Profiling a program means measuring how long it takes to run and how much memory it uses. These measures—time and space—are fundamental to the theoretical study of algorithms. They are also important from a pragmatic point of view. Fast programs are more useful than slow ones, and programs that need more memory than what your computer has aren’t particularly useful at all.
This section introduces one way to time how long code takes to run. You’ll see how to run the three functions we developed to find the two lowest values in a list on 1,400 monthly readings of air pressure in Darwin, Australia, from 1882 to 1998.[7]
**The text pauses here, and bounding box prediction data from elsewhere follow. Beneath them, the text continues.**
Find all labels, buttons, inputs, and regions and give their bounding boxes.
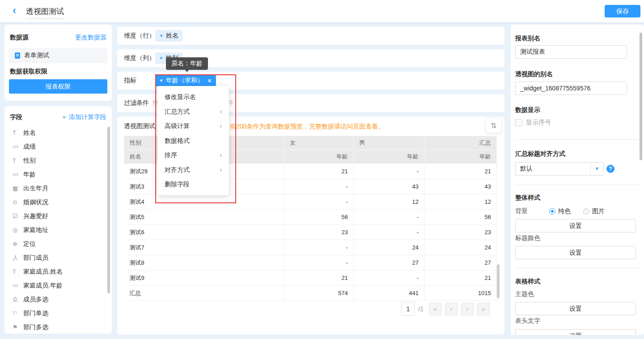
field-label: 性别 (23, 157, 36, 165)
report-permission-button[interactable]: 报表权限 (9, 79, 107, 94)
field-label: 姓名 (23, 129, 36, 137)
table-row: 汇总5744411015 (124, 286, 497, 301)
field-label: 定位 (23, 240, 36, 248)
field-item[interactable]: ◎家庭地址 (4, 223, 112, 237)
field-item[interactable]: ⊙婚姻状况 (4, 195, 112, 209)
field-label: 成绩 (23, 143, 36, 151)
field-item[interactable]: ☑兴趣爱好 (4, 209, 112, 223)
current-page[interactable]: 1 (401, 302, 415, 316)
cell-value: 23 (284, 225, 354, 240)
field-label: 部门多选 (23, 323, 48, 331)
page-title: 透视图测试 (26, 6, 64, 19)
menu-item[interactable]: 删除字段 (157, 177, 229, 192)
header-cell: 年龄 (354, 150, 424, 164)
checkbox-icon[interactable] (515, 119, 522, 126)
submenu-arrow-icon: › (220, 148, 222, 163)
menu-item[interactable]: 排序› (157, 148, 229, 163)
header-cell: 年龄 (284, 150, 354, 164)
menu-item[interactable]: 高级计算› (157, 119, 229, 133)
cell-value: 21 (284, 270, 354, 286)
cell-value: - (354, 225, 424, 240)
show-index-label: 显示序号 (526, 119, 551, 127)
cell-value: 27 (354, 255, 424, 270)
cell-value: 23 (424, 225, 497, 240)
table-row: 测试623-23 (124, 225, 497, 240)
metric-tag[interactable]: ▼ 年龄（求和） ✕ (155, 75, 216, 86)
theme-color-set-button[interactable]: 设置 (515, 302, 636, 315)
chevron-down-icon: ▼ (159, 34, 163, 38)
solid-label: 纯色 (558, 207, 571, 215)
field-item[interactable]: 人部门成员 (4, 251, 112, 265)
settings-panel: 报表别名 透视图的别名 数据显示 显示序号 汇总标题对齐方式 默认 ▼ ? 整体… (511, 25, 644, 335)
menu-item[interactable]: 修改显示名 (157, 90, 229, 104)
next-page-button[interactable]: › (461, 303, 474, 315)
field-label: 部门成员 (23, 254, 48, 262)
header-cell: 男 (354, 136, 424, 150)
menu-item[interactable]: 对齐方式› (157, 163, 229, 177)
image-radio[interactable] (583, 208, 589, 215)
chevron-down-icon: ▼ (159, 78, 163, 83)
position-icon: ⊕ (13, 240, 23, 247)
field-item[interactable]: ⚑部门多选 (4, 320, 112, 334)
menu-item[interactable]: 汇总方式› (157, 104, 229, 119)
add-calc-field-link[interactable]: ＋ 添加计算字段 (61, 113, 106, 121)
field-label: 婚姻状况 (23, 198, 48, 206)
field-item[interactable]: ⚐部门单选 (4, 306, 112, 320)
cell-value: 574 (284, 286, 354, 301)
cell-value: 441 (354, 286, 424, 301)
col-dimension-label: 维度（列） (124, 54, 155, 62)
data-display-label: 数据显示 (515, 106, 540, 114)
field-item[interactable]: T姓名 (4, 126, 112, 140)
row-label: 汇总 (124, 286, 284, 301)
solid-radio[interactable] (549, 208, 555, 215)
background-set-button[interactable]: 设置 (515, 219, 636, 232)
field-item[interactable]: 123年龄 (4, 167, 112, 181)
field-label: 家庭成员.姓名 (23, 268, 63, 276)
field-item[interactable]: ▦出生年月 (4, 181, 112, 195)
header-text-set-button[interactable]: 设置 (515, 329, 636, 335)
cell-value: 56 (284, 210, 354, 225)
menu-item-label: 对齐方式 (165, 163, 190, 177)
report-alias-input[interactable] (515, 45, 627, 59)
row-dimension-tag[interactable]: ▼ 姓名 (155, 30, 182, 42)
settings-scrollbar[interactable] (640, 33, 642, 160)
permission-title: 数据获取权限 (10, 68, 47, 76)
save-button[interactable]: 保存 (605, 5, 640, 17)
table-row: 测试8-2727 (124, 255, 497, 270)
checkbox-icon: ☑ (13, 213, 23, 219)
show-index-checkbox-row[interactable]: 显示序号 (515, 119, 551, 127)
title-color-set-button[interactable]: 设置 (515, 246, 636, 259)
summary-align-select[interactable]: 默认 ▼ (515, 162, 604, 176)
cell-value: 1015 (424, 286, 497, 301)
field-item[interactable]: T性别 (4, 154, 112, 167)
menu-item[interactable]: 数据格式 (157, 133, 229, 148)
field-label: 兴趣爱好 (23, 212, 48, 220)
prev-page-button[interactable]: ‹ (445, 303, 458, 315)
help-icon[interactable]: ? (606, 165, 614, 173)
fields-scrollbar[interactable] (107, 127, 110, 293)
summary-align-value: 默认 (516, 165, 590, 173)
menu-item-label: 数据格式 (165, 133, 190, 148)
change-datasource-link[interactable]: 更改数据源 (75, 34, 106, 42)
datasource-item[interactable]: 表单测试 (9, 48, 107, 63)
back-icon[interactable]: ‹ (13, 4, 16, 17)
overall-style-label: 整体样式 (515, 194, 540, 202)
table-row: 测试921-21 (124, 270, 497, 286)
number-icon: 123 (13, 283, 23, 288)
last-page-button[interactable]: » (477, 303, 490, 315)
field-item[interactable]: 123成绩 (4, 140, 112, 154)
table-scrollbar[interactable] (497, 264, 500, 298)
header-cell: 年龄 (424, 150, 497, 164)
sort-icon[interactable]: ⇅ (486, 118, 502, 133)
field-list: T姓名123成绩T性别123年龄▦出生年月⊙婚姻状况☑兴趣爱好◎家庭地址⊕定位人… (4, 126, 112, 334)
pivot-alias-input[interactable] (515, 82, 627, 95)
field-item[interactable]: 众成员多选 (4, 292, 112, 306)
field-item[interactable]: T家庭成员.姓名 (4, 265, 112, 279)
first-page-button[interactable]: « (429, 303, 441, 315)
field-item[interactable]: 123家庭成员.年龄 (4, 279, 112, 292)
field-item[interactable]: ⊕定位 (4, 237, 112, 251)
fields-panel: 字段 ＋ 添加计算字段 T姓名123成绩T性别123年龄▦出生年月⊙婚姻状况☑兴… (4, 106, 112, 334)
table-row: 测试556-56 (124, 210, 497, 225)
remove-icon[interactable]: ✕ (207, 77, 212, 84)
background-label: 背景 (515, 207, 528, 215)
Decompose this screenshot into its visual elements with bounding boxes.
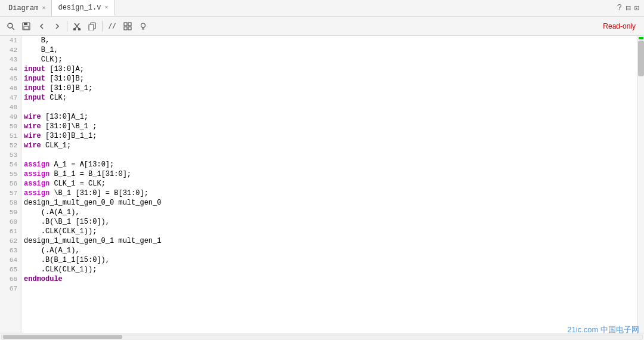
line-number: 51 xyxy=(0,131,21,141)
svg-point-0 xyxy=(8,23,13,28)
line-number: 60 xyxy=(0,217,21,227)
save-button[interactable] xyxy=(19,19,33,33)
line-number: 61 xyxy=(0,227,21,236)
line-number: 64 xyxy=(0,255,21,265)
copy-button[interactable] xyxy=(85,19,100,33)
code-line: wire [13:0]A_1; xyxy=(24,112,634,122)
line-number: 62 xyxy=(0,236,21,246)
line-number: 59 xyxy=(0,208,21,217)
code-line: input [31:0]B_1; xyxy=(24,84,634,93)
svg-rect-4 xyxy=(24,26,29,29)
line-number: 56 xyxy=(0,179,21,188)
read-only-label: Read-only xyxy=(603,22,640,30)
line-number: 54 xyxy=(0,160,21,169)
line-number: 52 xyxy=(0,141,21,150)
horizontal-scrollbar[interactable] xyxy=(0,333,644,340)
line-number: 50 xyxy=(0,122,21,131)
line-number: 47 xyxy=(0,93,21,103)
line-number: 65 xyxy=(0,265,21,274)
svg-line-1 xyxy=(13,27,15,30)
code-line: wire CLK_1; xyxy=(24,141,634,150)
code-line: .B(B_1_1[15:0]), xyxy=(24,255,634,265)
svg-rect-11 xyxy=(124,23,127,26)
code-line: (.A(A_1), xyxy=(24,246,634,255)
line-number: 42 xyxy=(0,45,21,55)
tab-design1v[interactable]: design_1.v ✕ xyxy=(52,0,114,16)
svg-point-15 xyxy=(141,23,145,27)
tab-design1v-close[interactable]: ✕ xyxy=(104,5,108,11)
code-line: .B(\B_1 [15:0]), xyxy=(24,217,634,227)
tab-diagram-label: Diagram xyxy=(8,4,38,13)
code-line: (.A(A_1), xyxy=(24,208,634,217)
code-line: .CLK(CLK_1)); xyxy=(24,265,634,274)
editor-content: 4142434445464748495051525354555657585960… xyxy=(0,36,644,333)
line-number: 58 xyxy=(0,198,21,208)
code-line: CLK); xyxy=(24,55,634,64)
code-line: input [31:0]B; xyxy=(24,74,634,84)
code-line xyxy=(24,150,634,160)
code-line: input [13:0]A; xyxy=(24,64,634,74)
svg-rect-3 xyxy=(24,23,27,25)
svg-rect-14 xyxy=(128,27,131,30)
back-button[interactable] xyxy=(35,19,49,33)
toolbar-sep-2 xyxy=(102,21,103,32)
svg-rect-10 xyxy=(89,24,94,30)
svg-rect-13 xyxy=(124,27,127,30)
help-icon[interactable]: ? xyxy=(617,3,622,13)
svg-point-8 xyxy=(79,28,80,30)
title-bar: Diagram ✕ design_1.v ✕ ? ⊟ ⊡ xyxy=(0,0,644,17)
code-line: design_1_mult_gen_0_1 mult_gen_1 xyxy=(24,236,634,246)
line-number: 67 xyxy=(0,284,21,293)
line-number: 57 xyxy=(0,188,21,198)
line-number: 48 xyxy=(0,103,21,112)
code-line: assign A_1 = A[13:0]; xyxy=(24,160,634,169)
svg-point-7 xyxy=(74,28,76,30)
code-line: wire [31:0]\B_1 ; xyxy=(24,122,634,131)
toolbar-sep-1 xyxy=(67,21,67,32)
code-line: design_1_mult_gen_0_0 mult_gen_0 xyxy=(24,198,634,208)
tab-diagram[interactable]: Diagram ✕ xyxy=(2,0,52,16)
code-line: B_1, xyxy=(24,45,634,55)
line-number: 66 xyxy=(0,274,21,284)
toolbar: // Read-only xyxy=(0,17,644,36)
code-line: endmodule xyxy=(24,274,634,284)
title-bar-actions: ? ⊟ ⊡ xyxy=(617,3,642,13)
code-line: .CLK(CLK_1)); xyxy=(24,227,634,236)
code-line: B, xyxy=(24,36,634,45)
tab-design1v-label: design_1.v xyxy=(58,4,101,12)
code-line: assign CLK_1 = CLK; xyxy=(24,179,634,188)
code-line: wire [31:0]B_1_1; xyxy=(24,131,634,141)
svg-rect-12 xyxy=(128,23,131,26)
line-number: 43 xyxy=(0,55,21,64)
hscrollbar-track[interactable] xyxy=(1,335,643,339)
hscrollbar-thumb[interactable] xyxy=(3,335,122,339)
line-number: 44 xyxy=(0,64,21,74)
line-number: 45 xyxy=(0,74,21,84)
maximize-icon[interactable]: ⊡ xyxy=(634,3,639,13)
code-line: assign B_1_1 = B_1[31:0]; xyxy=(24,169,634,179)
scrollbar-indicator xyxy=(639,37,643,39)
line-numbers: 4142434445464748495051525354555657585960… xyxy=(0,36,21,333)
code-area[interactable]: B, B_1, CLK);input [13:0]A;input [31:0]B… xyxy=(21,36,637,333)
editor-container: 4142434445464748495051525354555657585960… xyxy=(0,36,644,340)
code-line xyxy=(24,103,634,112)
line-number: 41 xyxy=(0,36,21,45)
code-line: input CLK; xyxy=(24,93,634,103)
vertical-scrollbar[interactable] xyxy=(637,36,644,333)
cut-button[interactable] xyxy=(70,19,84,33)
line-number: 63 xyxy=(0,246,21,255)
line-number: 53 xyxy=(0,150,21,160)
tab-diagram-close[interactable]: ✕ xyxy=(42,5,45,11)
search-button[interactable] xyxy=(4,19,18,33)
minimize-icon[interactable]: ⊟ xyxy=(626,3,630,13)
block-button[interactable] xyxy=(120,19,135,33)
line-number: 49 xyxy=(0,112,21,122)
scrollbar-thumb[interactable] xyxy=(638,41,644,76)
comment-button[interactable]: // xyxy=(105,19,119,33)
forward-button[interactable] xyxy=(50,19,64,33)
code-line: assign \B_1 [31:0] = B[31:0]; xyxy=(24,188,634,198)
bulb-button[interactable] xyxy=(136,19,150,33)
code-line xyxy=(24,284,634,293)
line-number: 55 xyxy=(0,169,21,179)
line-number: 46 xyxy=(0,84,21,93)
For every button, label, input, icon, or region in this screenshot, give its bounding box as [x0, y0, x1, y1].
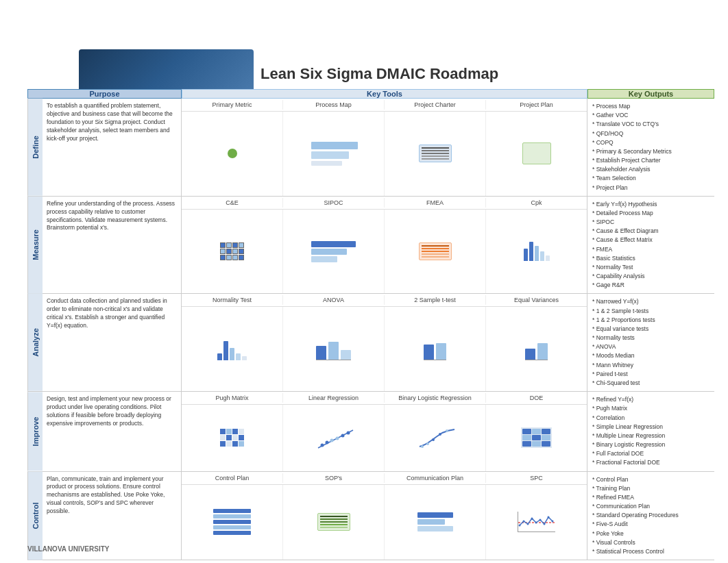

Module time contains functions related to time. One of these functions is perf_counter, which returns a time in seconds. We can call it before and after the code we want to time and take the difference to find out how many seconds elapsed. We multiply by 1000 in order to convert from seconds to milliseconds:
| import time |
| |
| t1 = time.perf_counter() |
| |
| # Code to time goes here |
| |
| t2 = time.perf_counter() |
| print('The code took {:.2f}ms'.format((t2 - t1) * 1000.)) |
We’ll want to time all three of our find_two_smallest functions. Rather than copying and pasting the timing code three times, we’ll write a function that takes another function as a parameter as well as the list to search in. We use type annotation typing.Callable for this parameter:
| Callable[[parameter types], return type] |
Since we’re not interested in what this function parameter returns, we use typing.Any as the return type. This timing function will return how many milliseconds it takes to execute a call on the function. After the timing function is the main program that reads the file of sea level pressures and then calls the timing function with each of the find_two_smallest functions:
| import time |
| import find_remove_find5 |
| import sort_then_find3 |
| import walk_through7 |
| |
| from typing import Callable, List, Any |
| |
| def time_find_two_smallest(find_func: Callable[[List[float]], Any], |
| lst: List[float]) -> float: |
| """Return how many seconds find_func(lst) took to execute. |
| """ |
| |
| t1 = time.perf_counter() |
| find_func(lst) |
| t2 = time.perf_counter() |
| return (t2 - t1) * 1000.0 |
| |
| if __name__ == '__main__': |
| # Gather the sea level pressures |
| sea_levels = [] |
| sea_levels_file = open('sea_levels.txt', 'r') |
| for line in sea_levels_file: |
| sea_levels.append(float(line)) |
| sea_levels_file.close() |
| |
| # Time each of the approaches |
| find_remove_find_time = time_find_two_smallest( |
| find_remove_find5.find_two_smallest, sea_levels) |
| |
| sort_get_minimums_time = time_find_two_smallest( |
| sort_then_find3.find_two_smallest, sea_levels) |
| |
| walk_through_time = time_find_two_smallest( |
| walk_through7.find_two_smallest, sea_levels) |
| |
| print('"Find, remove, find" took {:.2f}ms.'.format(find_remove_find_time)) |
| print('"Sort, get minimums" took {:.2f}ms.'.format( |
| sort_get_minimums_time)) |
| print('"Walk through the list" took {:.2f}ms.'.format(walk_through_time)) |
The execution times were as follows:
Algorithm |
Running Time (ms) |
---|---|
Find, remove, find |
0.09ms |
Sort, identify, index |
0.30ms |
Walk through the list |
0.28ms |
Notice how small these times are. No human being can notice the difference between values that are less than a millisecond; if this code never has to process lists with more than 1,400 values, we would be justified in choosing an implementation based on simplicity or clarity rather than on speed.
But what if we wanted to process millions of values? Find-remove-find outperforms the other two algorithms on 1,400 values, but how much does that tell us about how each will perform on data sets that are a thousand times larger? That will be covered in Chapter 13, Searching and Sorting.